■ Work instruction: Please output exactly the lines below, starting at the line that has "futurs abonnés" and ending at the line that has "chống oxy hóa", both included; leave out all pictures and include nothing else.

■ Entries shown:
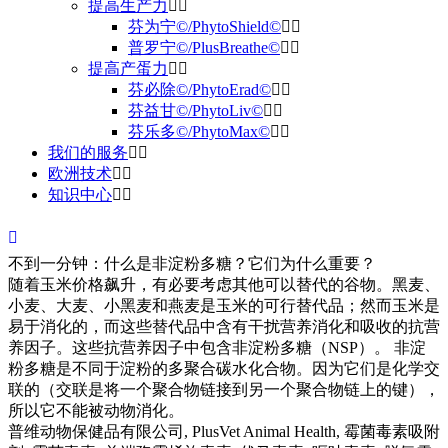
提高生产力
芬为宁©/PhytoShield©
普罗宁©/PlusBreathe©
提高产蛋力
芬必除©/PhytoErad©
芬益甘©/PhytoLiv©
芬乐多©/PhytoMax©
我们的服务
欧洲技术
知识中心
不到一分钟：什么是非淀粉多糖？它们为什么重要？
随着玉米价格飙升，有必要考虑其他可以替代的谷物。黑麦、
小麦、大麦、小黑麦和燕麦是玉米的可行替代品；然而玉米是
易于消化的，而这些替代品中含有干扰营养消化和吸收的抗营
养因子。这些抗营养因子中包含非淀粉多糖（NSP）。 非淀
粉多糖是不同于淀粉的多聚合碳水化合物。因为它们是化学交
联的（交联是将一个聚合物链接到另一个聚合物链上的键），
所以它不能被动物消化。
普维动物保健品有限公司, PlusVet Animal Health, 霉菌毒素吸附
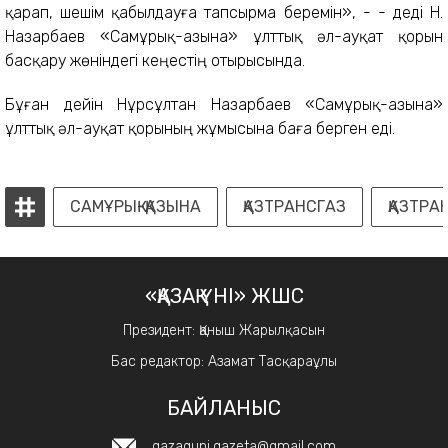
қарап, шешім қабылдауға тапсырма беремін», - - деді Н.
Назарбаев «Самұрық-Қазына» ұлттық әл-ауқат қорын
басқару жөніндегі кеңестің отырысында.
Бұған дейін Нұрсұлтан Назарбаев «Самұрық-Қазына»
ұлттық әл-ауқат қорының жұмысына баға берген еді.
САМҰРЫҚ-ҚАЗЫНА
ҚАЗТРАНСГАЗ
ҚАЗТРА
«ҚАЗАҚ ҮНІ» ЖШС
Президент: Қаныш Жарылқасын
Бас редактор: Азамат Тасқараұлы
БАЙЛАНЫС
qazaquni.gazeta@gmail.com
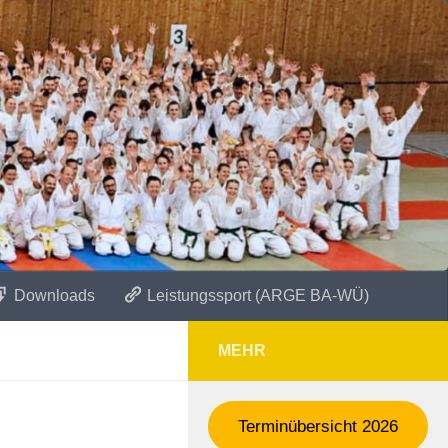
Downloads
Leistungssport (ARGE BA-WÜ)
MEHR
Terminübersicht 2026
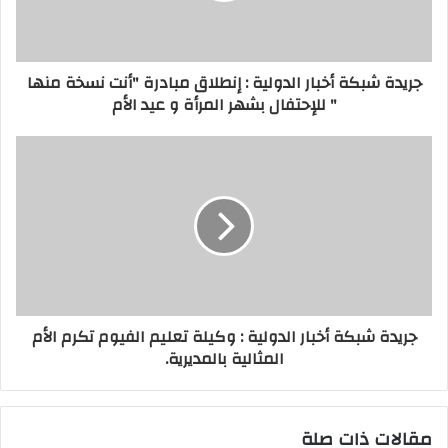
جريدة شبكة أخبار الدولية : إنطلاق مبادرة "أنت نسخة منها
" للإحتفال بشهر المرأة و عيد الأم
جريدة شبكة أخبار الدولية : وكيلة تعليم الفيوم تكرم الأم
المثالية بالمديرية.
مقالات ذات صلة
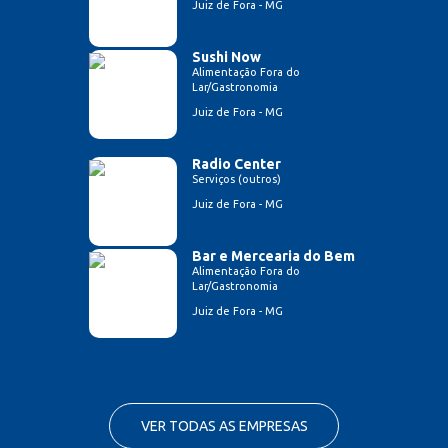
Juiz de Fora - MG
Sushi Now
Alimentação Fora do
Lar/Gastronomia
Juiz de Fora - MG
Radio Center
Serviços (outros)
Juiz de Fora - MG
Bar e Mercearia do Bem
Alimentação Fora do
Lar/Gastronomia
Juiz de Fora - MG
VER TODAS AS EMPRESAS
==
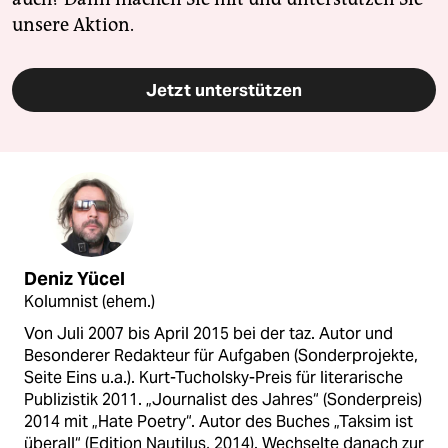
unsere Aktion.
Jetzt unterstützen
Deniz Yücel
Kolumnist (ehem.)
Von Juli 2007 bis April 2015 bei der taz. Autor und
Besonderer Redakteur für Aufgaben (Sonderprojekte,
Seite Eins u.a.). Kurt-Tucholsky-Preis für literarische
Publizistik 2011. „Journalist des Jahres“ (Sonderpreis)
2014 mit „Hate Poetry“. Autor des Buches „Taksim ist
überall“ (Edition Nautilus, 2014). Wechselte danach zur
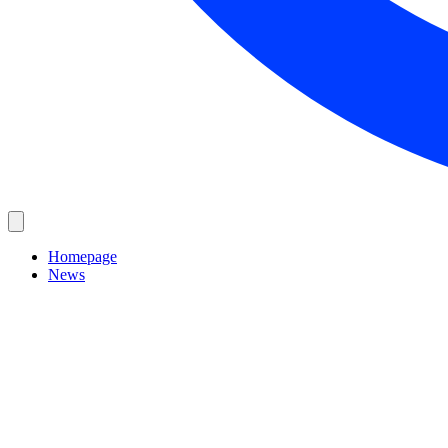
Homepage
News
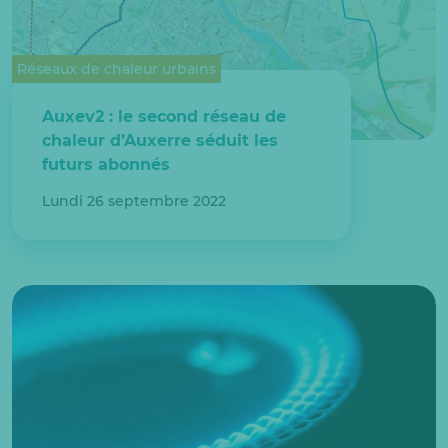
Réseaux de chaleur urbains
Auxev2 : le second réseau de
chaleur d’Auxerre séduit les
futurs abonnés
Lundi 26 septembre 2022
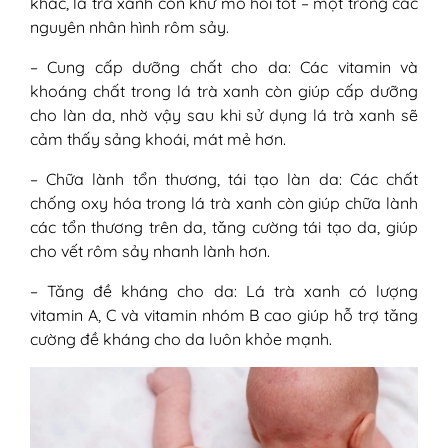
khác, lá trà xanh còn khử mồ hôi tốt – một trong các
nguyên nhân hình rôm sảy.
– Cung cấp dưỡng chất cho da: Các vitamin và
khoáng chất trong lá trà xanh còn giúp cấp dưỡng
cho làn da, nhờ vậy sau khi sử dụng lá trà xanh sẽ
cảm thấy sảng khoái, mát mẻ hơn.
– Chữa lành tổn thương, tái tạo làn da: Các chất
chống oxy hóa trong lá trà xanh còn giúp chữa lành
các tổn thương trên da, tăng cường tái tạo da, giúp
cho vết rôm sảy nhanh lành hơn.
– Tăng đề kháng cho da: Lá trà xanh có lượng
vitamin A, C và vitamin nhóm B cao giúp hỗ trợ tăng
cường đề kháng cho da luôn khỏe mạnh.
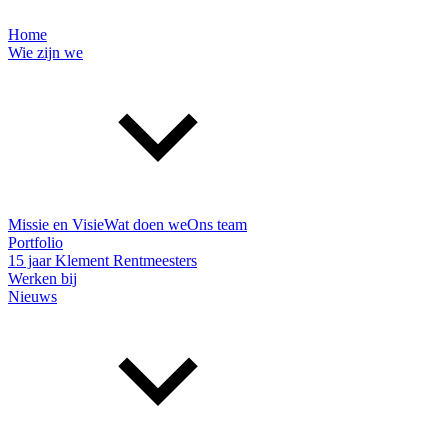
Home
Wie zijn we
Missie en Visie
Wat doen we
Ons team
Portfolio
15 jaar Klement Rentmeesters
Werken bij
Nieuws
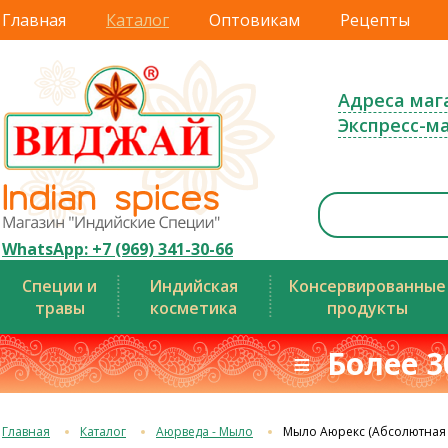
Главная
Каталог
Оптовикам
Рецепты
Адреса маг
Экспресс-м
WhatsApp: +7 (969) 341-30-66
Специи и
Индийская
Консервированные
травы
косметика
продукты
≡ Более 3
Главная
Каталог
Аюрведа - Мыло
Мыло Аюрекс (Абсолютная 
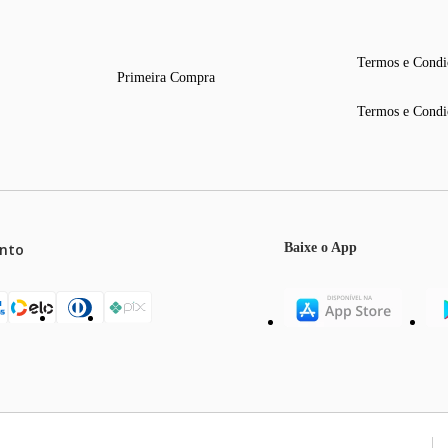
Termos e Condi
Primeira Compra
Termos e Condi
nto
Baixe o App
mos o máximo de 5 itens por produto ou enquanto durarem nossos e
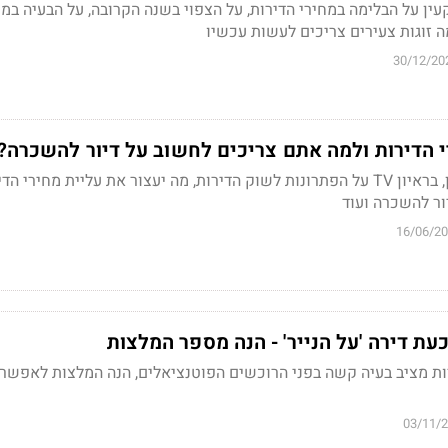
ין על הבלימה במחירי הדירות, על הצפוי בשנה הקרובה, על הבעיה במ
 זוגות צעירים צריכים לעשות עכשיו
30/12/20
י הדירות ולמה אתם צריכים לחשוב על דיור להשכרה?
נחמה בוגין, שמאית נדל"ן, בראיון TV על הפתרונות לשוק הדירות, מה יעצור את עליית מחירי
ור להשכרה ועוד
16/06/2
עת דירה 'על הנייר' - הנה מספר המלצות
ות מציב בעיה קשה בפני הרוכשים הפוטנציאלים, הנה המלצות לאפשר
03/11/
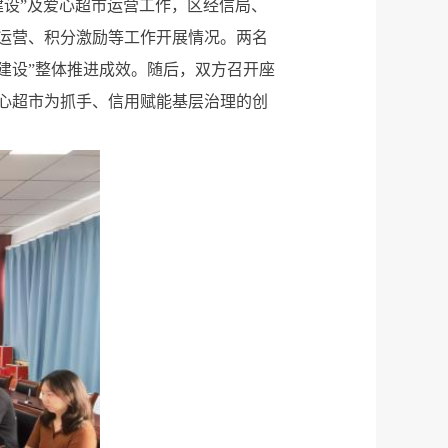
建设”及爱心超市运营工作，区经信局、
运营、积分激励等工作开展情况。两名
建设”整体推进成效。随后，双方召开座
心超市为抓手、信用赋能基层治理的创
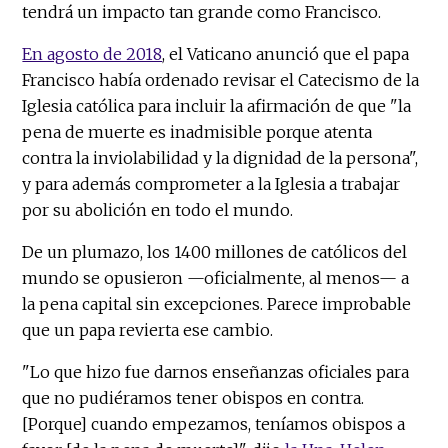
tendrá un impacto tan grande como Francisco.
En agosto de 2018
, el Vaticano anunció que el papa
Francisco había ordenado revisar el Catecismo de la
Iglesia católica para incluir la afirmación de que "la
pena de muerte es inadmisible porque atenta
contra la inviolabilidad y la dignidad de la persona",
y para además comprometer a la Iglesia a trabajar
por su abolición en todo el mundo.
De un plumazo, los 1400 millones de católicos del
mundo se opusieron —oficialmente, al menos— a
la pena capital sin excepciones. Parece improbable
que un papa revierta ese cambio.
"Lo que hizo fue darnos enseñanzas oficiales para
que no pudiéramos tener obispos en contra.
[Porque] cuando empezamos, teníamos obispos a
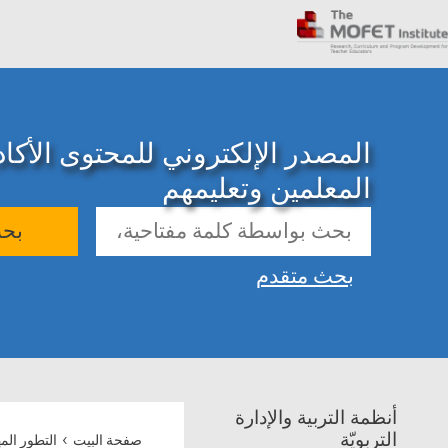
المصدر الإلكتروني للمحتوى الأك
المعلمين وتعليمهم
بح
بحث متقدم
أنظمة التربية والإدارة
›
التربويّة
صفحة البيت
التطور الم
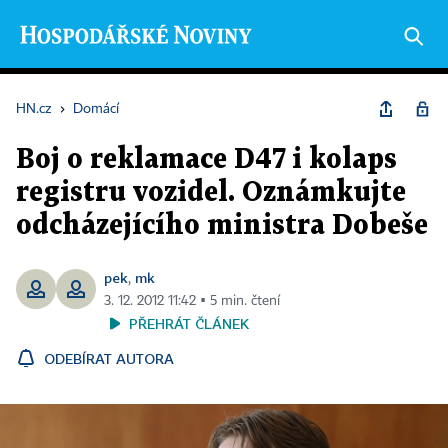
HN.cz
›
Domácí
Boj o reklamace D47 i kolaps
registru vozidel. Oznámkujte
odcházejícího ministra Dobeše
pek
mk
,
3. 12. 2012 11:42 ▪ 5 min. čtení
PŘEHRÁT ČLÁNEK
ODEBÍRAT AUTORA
* * *
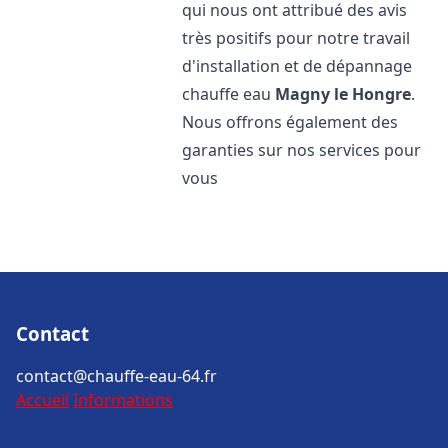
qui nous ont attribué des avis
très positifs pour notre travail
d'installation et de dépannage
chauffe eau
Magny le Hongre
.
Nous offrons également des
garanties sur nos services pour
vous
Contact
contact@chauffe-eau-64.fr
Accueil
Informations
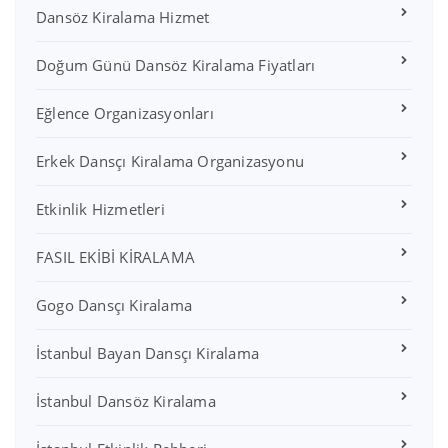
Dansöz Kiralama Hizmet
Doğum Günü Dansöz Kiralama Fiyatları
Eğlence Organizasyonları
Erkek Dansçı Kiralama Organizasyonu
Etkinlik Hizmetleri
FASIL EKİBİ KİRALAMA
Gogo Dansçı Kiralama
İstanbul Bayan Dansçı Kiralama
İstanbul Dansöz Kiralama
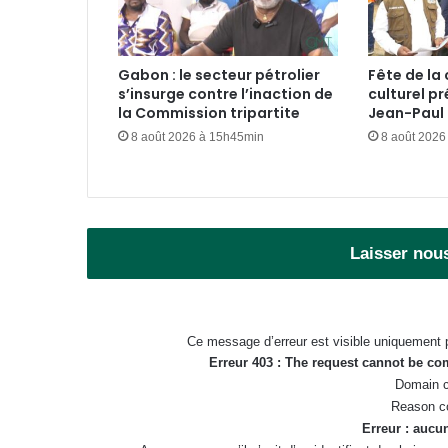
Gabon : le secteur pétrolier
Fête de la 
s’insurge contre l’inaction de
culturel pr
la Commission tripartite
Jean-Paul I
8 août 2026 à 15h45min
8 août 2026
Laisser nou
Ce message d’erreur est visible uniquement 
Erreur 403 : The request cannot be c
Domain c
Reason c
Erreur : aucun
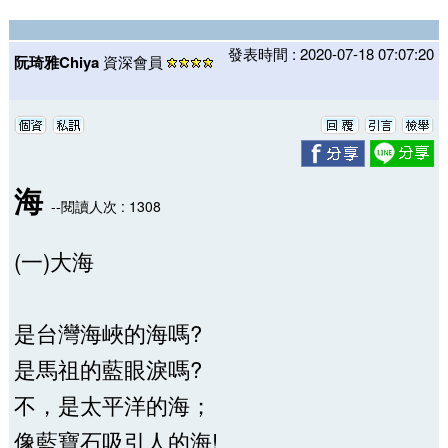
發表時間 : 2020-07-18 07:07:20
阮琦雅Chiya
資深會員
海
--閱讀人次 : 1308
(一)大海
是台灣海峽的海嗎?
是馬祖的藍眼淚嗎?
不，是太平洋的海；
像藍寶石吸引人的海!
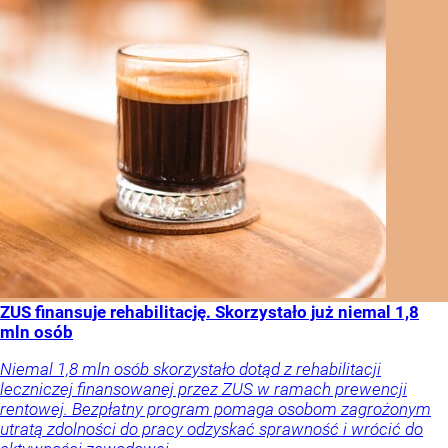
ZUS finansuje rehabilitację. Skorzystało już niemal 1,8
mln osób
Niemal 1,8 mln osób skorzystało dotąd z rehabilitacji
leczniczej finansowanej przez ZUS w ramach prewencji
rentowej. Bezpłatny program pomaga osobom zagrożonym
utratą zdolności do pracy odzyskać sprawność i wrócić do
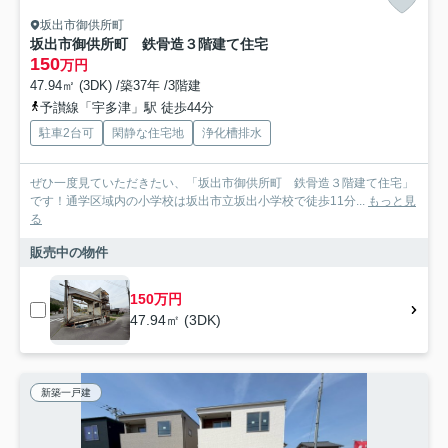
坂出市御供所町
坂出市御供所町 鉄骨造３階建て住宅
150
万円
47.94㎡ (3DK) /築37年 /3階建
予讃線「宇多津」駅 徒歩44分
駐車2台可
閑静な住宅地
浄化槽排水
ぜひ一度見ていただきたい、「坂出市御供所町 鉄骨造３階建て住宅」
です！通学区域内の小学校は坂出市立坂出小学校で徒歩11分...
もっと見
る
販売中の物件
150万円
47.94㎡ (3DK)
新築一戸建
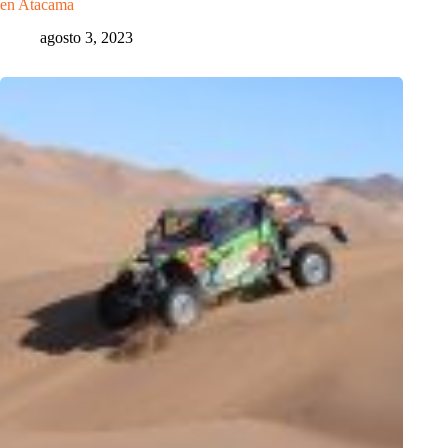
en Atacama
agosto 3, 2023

■ Answer below:
futurs abonnés
Lundi 26 septembre 2022
khác, lá trà xanh còn khử mồ hôi tốt – một trong các
nguyên nhân hình rôm sảy.
– Cung cấp dưỡng chất cho da: Các vitamin và
khoáng chất trong lá trà xanh còn giúp cấp dưỡng
cho làn da, nhờ vậy sau khi sử dụng lá trà xanh sẽ
cảm thấy sảng khoái, mát mẻ hơn.
– Chữa lành tổn thương, tái tạo làn da: Các chất
chống oxy hóa trong lá trà xanh còn giúp chữa lành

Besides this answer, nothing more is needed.